Lalu bagaimana dengan nasib buku, kalau semuanya serba digital? Kalau dalam tradisi Islam, menulis buku, hal itu merupaya untuk mempertahankan tradisi intelektual, dan idealisme ilmu adalah perjuangan yang melelahkan. Salah satu cara memahami keindahan Islam adalah dengan melihat tradisi intelektual yang begitu kuat. Mungkin kita jarang tahu kalau Ibnu Taimiyah mempunyai tradisi, kalau setiap malam tidak pernah tidak menulis. Ini perlu kita teladani. Jangan sampai kepakaran mati karena “gatget”. Sebab, ketiadaan tradisi menulis buku dan mewariskan ilmu adalah tanda kematian kepakaran. Karena itulah seorang ilmuwan atau akademisi harus memiliki semangat “jihad intelektual”.
A. Apa Itu Jihad Intelektual?
Jihad intelektual, yang jelas ia bukan jihad dengan pedang, tetapi jihad dengan “hujjah” dan agumentasi. Para akademisi harus memiliki jihad intelektual. Meskipun sukar jalannya dan sepi pengikutnya, tapi kita harus tetap fokus untuk mengerahkan segela kemampuan intelektual kita untuk terus berkarya.

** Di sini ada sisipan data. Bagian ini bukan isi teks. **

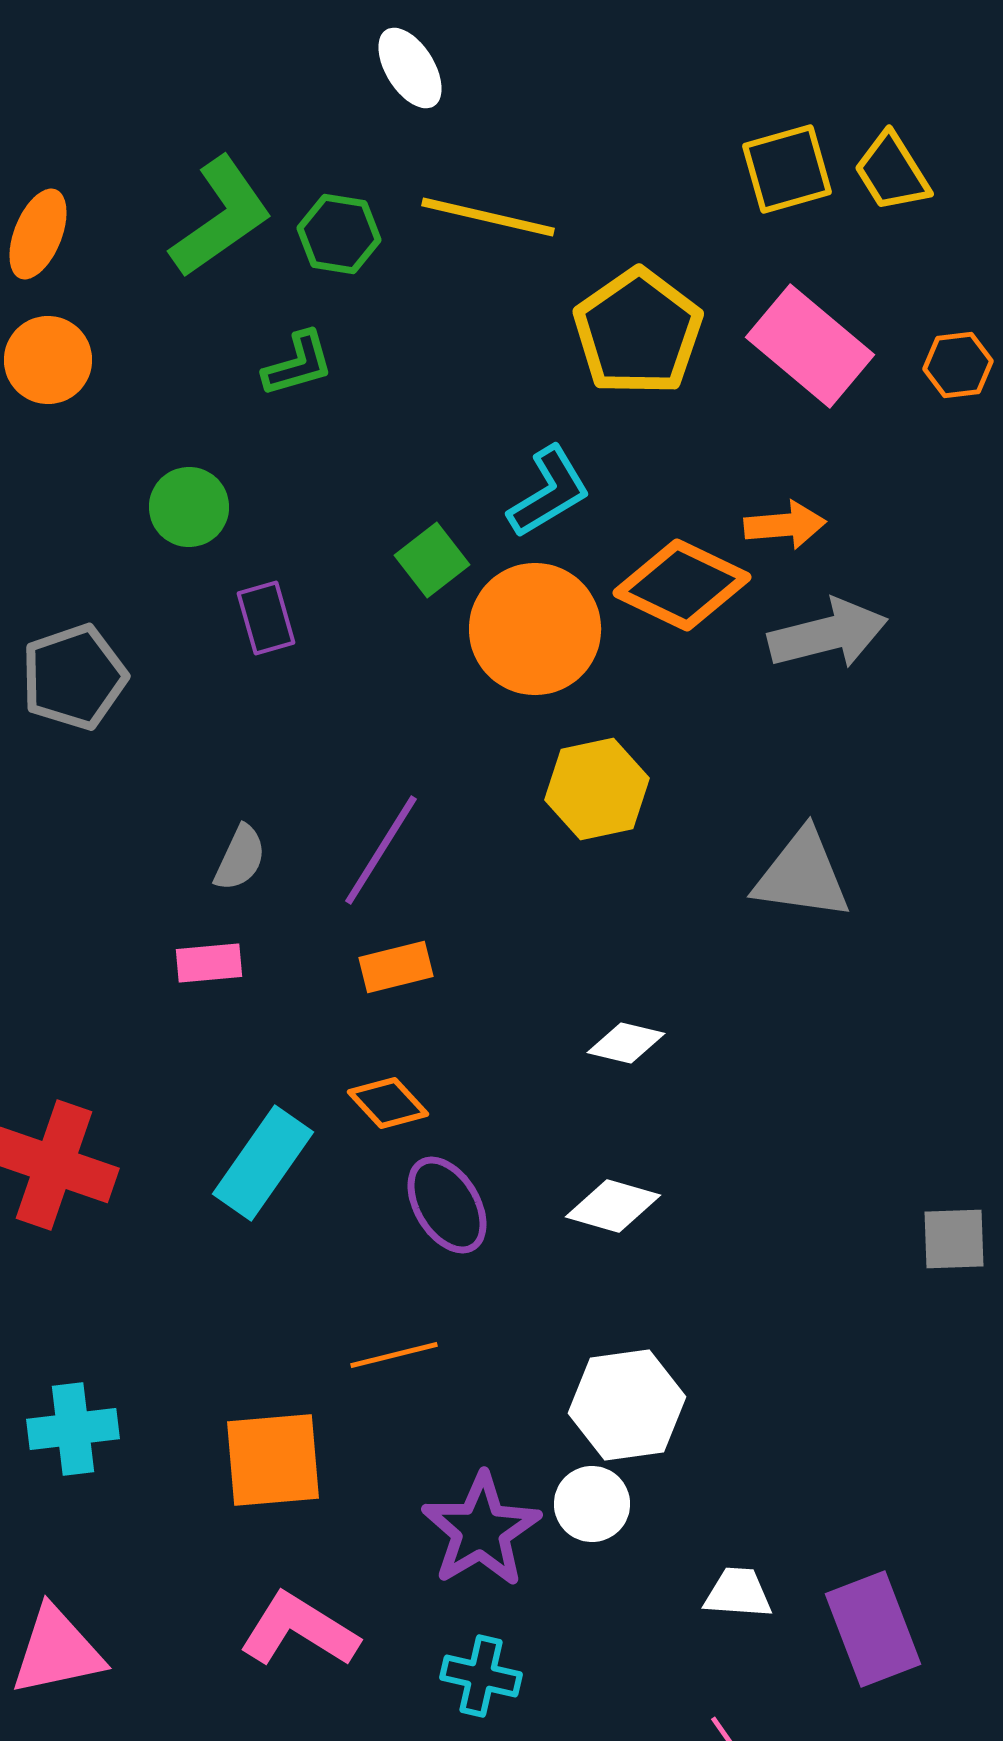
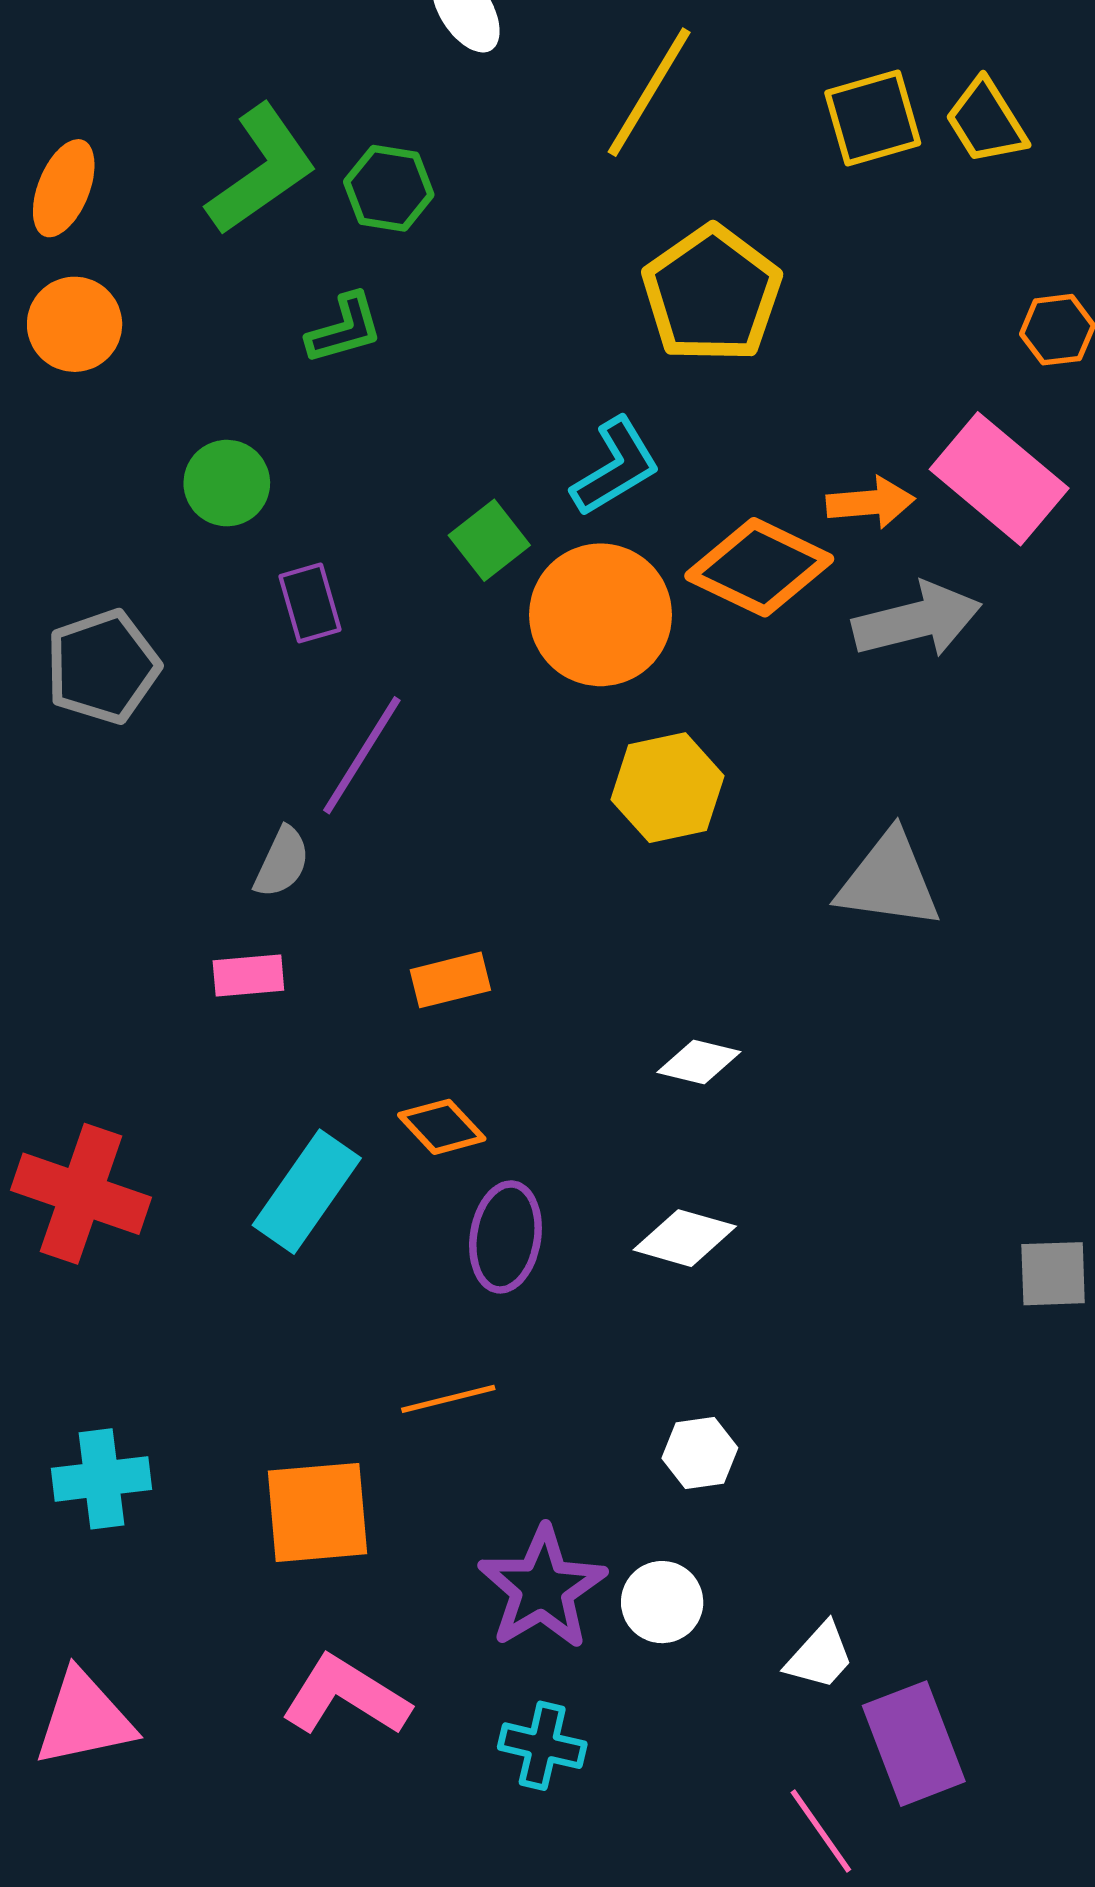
yellow line: (488, 217) -> (649, 92), moved, turned -72
pink rectangle: (810, 346) -> (999, 479), moved
purple line: (381, 850) -> (362, 755), moved
purple ellipse: (447, 1205) -> (505, 1237), turned 40
white hexagon: (627, 1405) -> (700, 1453), size x0.6
white circle: (592, 1504) -> (662, 1602), moved
white trapezoid: (738, 1593) -> (820, 1656), turned 128
purple rectangle: (873, 1629) -> (914, 1744), moved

Karena itu jihad intelektual bisa disebut dengan “jihad akbar”. Lalu bagaimana dengan otoritas ilmuwan studi Islam di tengah maraknya literasi keagamaan di internet?Menurut hemat penulis, hari ini internet berperan penting dalam konteks membentuk, mengonseptualisasi, dan memperluas keterlibatan agama para penggunanya dan mendotong interaksi bermotif spiritual, baik secara “online” maupun “offline”. Kini bahkan para pengguna internet telah mendefinisikan internet sebagai “ruang suci” (sacred space) dalam rangka mengimpor ritual-ritual tradisional secara “online”. Bahkan, berbagai aktivitas keagamaan, dan menghubungkan pemeluk agama dengan situs-situs keagamaan, festival, dan sesamanya, dan bahkan terkesan menciptakan bentuk-bentuk keagamaan baru.
Lalu, bisakah internet menjadi sumber kepakaran atau otoritas keagamaan baru? Internet memang memberikan ruang yang bebas bagi agama untuk bergerak karena hampir tanpa ikatan dan batasan. Kini internet juga menyerupai kaleidoskop agama, pemikiran keagamaan, ritual dan praktek keagamaan. Bahkan, Webmaster, admin, desainer web menciptakan suatu kelas baru: pemimpin dan penafsir keagamaan online, yang dapat berseberangan dengan figur dan pemimpin keagamaan tradisional. Agama di internet saat ini, seolah-olah menjadi corong bagi orang-orang yang dulu diam untuk bicara tentang agama, dan menawarkan interaksi antara pembaca dan penulis, serta menciptakan cara berpikir baru tentang agama.
Lalu apa implikasinya bagi kehidupan beragama? Karena, internet telah menyediakan “platform” tanpa batas bagi ekspresi dan sirkulasi kepercayaan-kepercayaan, maka internet mampu mendefinisikan dan mengkerangkai apa itu agama dan apa unsur-unsurnya yang dipandang penting dalam masyarakat. Selain itu, internet juga menyediakan “guide” spiritual (panduan beragama), orientasi moral, ritus-ritus dan komunitas. Bahkan, seolah-olah menciptakan agama tanpa tempat dan komunitas peribadatan: Muslim tanpa masjid, Kristen tanpa gereja, Budhis tanpa vihara, Hindu tanpa pura, dan seterusnya.